Delayed Activation of the Maternal Genome During Early Development of Drosophila

The synkaryon, which comprises both the maternal and paternal chromosome material, is surrounded by the maternal cytoplasm in the zygote. Early embryonic development in Drosophila , as in many other animals, depends only on the presence of RNA templates and some cytoplasmic proteins [1]. Gene activation in Drosophila does not occur until the late blastula or gastrula stage, and it is still unknown what is the sequence of gene activation events and how synchronously paternal and maternal alleles start to operate. Conceivably, master genes, which play a key role in the structural features of the organism [2], are the first to become activated. Recessive lethal mutations with unusual properties were recovered in Drosophila melanogaster. When brought to a zygote by a sperm, these recessive mutations become dominant. Maternal chromosome rearrangements reduce their penetrance. It was suggested the expression of the recessive lethals becomes dominant when the maternal genome is inactive on the background of the active paternal genome. Delayed activation of the maternal genome is thought to be a mechanism for eliminating mutations in a special group of genes, namely, the genes that are the first to become activated.

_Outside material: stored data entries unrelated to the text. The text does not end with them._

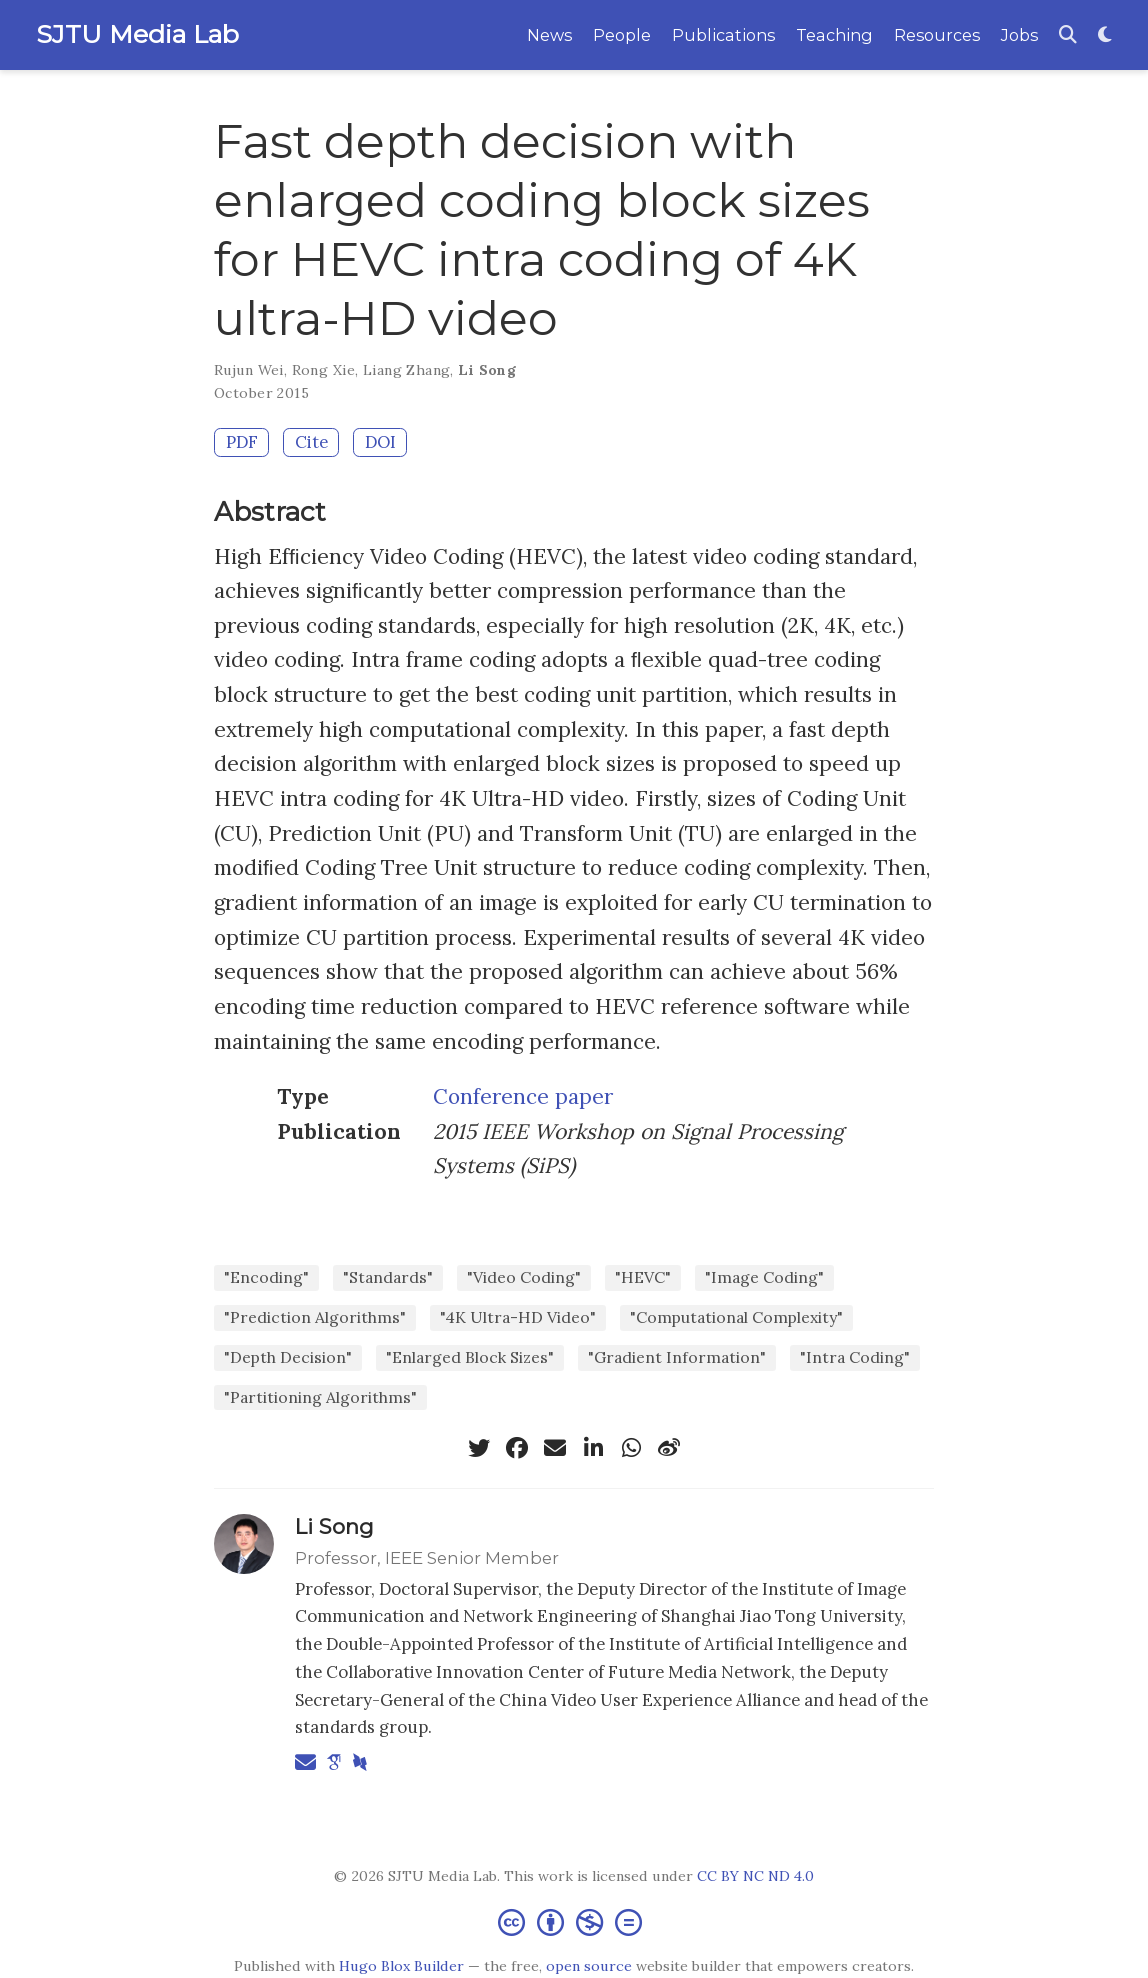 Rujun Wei (249, 370)
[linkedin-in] (593, 1448)
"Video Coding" (524, 1277)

Conditional Mutations in Drosophila: Concept of Genes That Control Individual Development

The conditional mutations in D. melanogaster are produced by gamma-irradiation, maintained in laboratory cultures, and inherited as gene mutations. However, their manifestation differs from the conventional mutations by several specific features. The most noticeable specific feature is their conditional nature, i.e., a conditional mutation manifests itself in the individuals of a certain genotype being silent in the individuals with another genotype. A particular procedure for mutation recovery determines what these genotypes will be. An overwhelming number of mutations are conditional dominant lethals. The viable mutation carriers display a drastically decreased fertility. Early zygotic lethality is inherited according to parental type (maternal or paternal). The carriers of conditional mutations give the offspring with a high rate of monstrosities. The possibility for the offspring to form monstrosities is inherited according to a parental (maternal or paternal) type. The level of fertility of conditional mutants is altered by chromosomal rearrangements. The chromosomal rearrangements themselves cause a decrease in fertility. Lethality of the progenies produced by the parents carrying rearrangements is inherited according to a parental (maternal or paternal) type. The results allow for a set of logical arguments in favor of that 1) the genome has a specialized system of genes (ontogenes) that control the course of individual development; 2) unlike a classical gene, acting according to the scheme DNA a RNA a protein, the ontogene implements the regulation according to the scheme DNA a RNA; and 3) the course of individual development is programmed by double-strand RNAs produced by ontogenes in germline cells.